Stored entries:
*** Block opens ***

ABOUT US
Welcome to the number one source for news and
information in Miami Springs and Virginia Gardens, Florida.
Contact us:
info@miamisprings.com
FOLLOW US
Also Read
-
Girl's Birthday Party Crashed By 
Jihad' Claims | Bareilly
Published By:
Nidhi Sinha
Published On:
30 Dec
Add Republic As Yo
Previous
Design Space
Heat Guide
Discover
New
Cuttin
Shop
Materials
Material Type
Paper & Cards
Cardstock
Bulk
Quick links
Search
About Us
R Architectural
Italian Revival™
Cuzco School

*** Block closes ***
*** Block opens ***

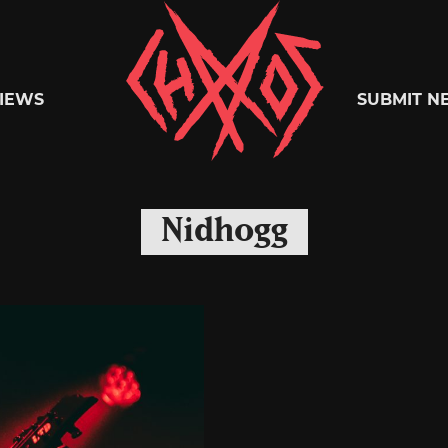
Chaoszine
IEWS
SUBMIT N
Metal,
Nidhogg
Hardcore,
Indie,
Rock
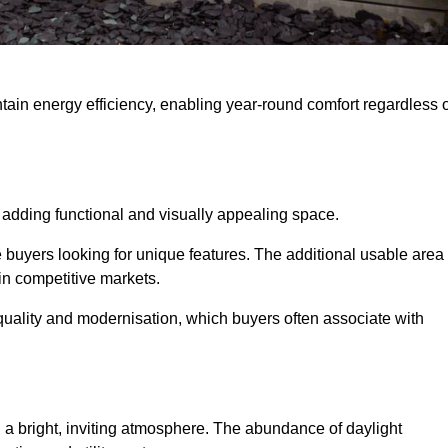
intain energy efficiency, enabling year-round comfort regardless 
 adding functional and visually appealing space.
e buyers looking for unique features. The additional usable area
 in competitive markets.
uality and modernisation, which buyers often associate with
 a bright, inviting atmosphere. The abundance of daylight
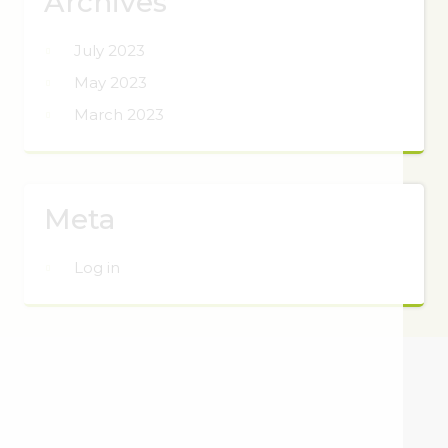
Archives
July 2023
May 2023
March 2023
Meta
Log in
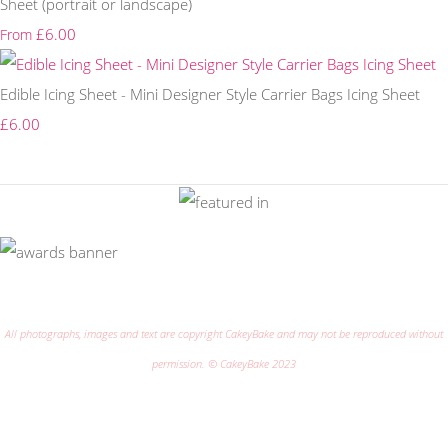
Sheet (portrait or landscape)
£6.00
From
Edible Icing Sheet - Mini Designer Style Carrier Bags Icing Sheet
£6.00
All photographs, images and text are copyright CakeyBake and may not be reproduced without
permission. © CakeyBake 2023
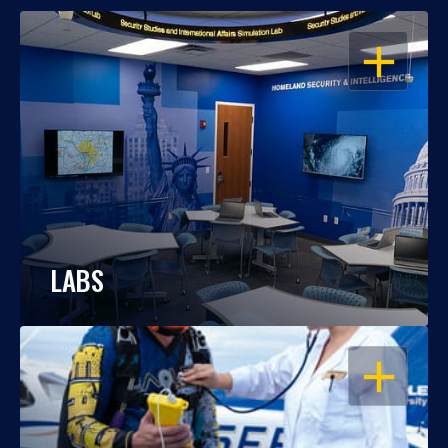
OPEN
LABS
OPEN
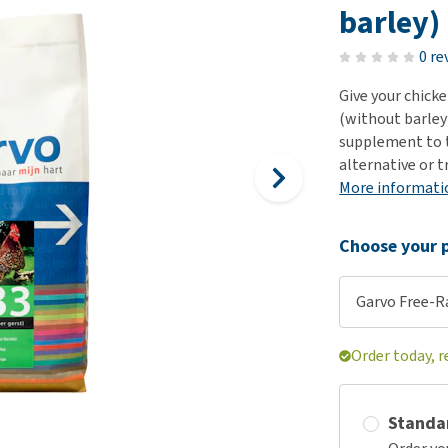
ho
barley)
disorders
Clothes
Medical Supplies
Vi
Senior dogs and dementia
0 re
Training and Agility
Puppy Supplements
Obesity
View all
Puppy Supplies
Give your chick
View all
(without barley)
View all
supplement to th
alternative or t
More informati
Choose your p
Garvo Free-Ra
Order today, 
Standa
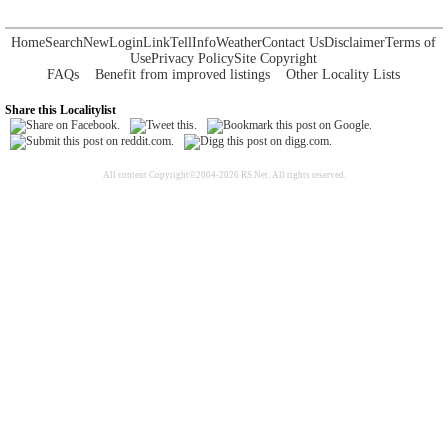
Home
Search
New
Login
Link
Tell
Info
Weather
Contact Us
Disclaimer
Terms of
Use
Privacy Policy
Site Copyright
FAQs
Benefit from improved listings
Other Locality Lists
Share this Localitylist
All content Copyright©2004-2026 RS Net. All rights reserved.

*** Block closes ***

*EXERCISE DIRECTIONS*:
Look through the entries above for the word "without". Copy every line where it shows up.

*REPLY*:
All photographs, images and text are copyright CakeyBake and may not be reproduced without
(without barley)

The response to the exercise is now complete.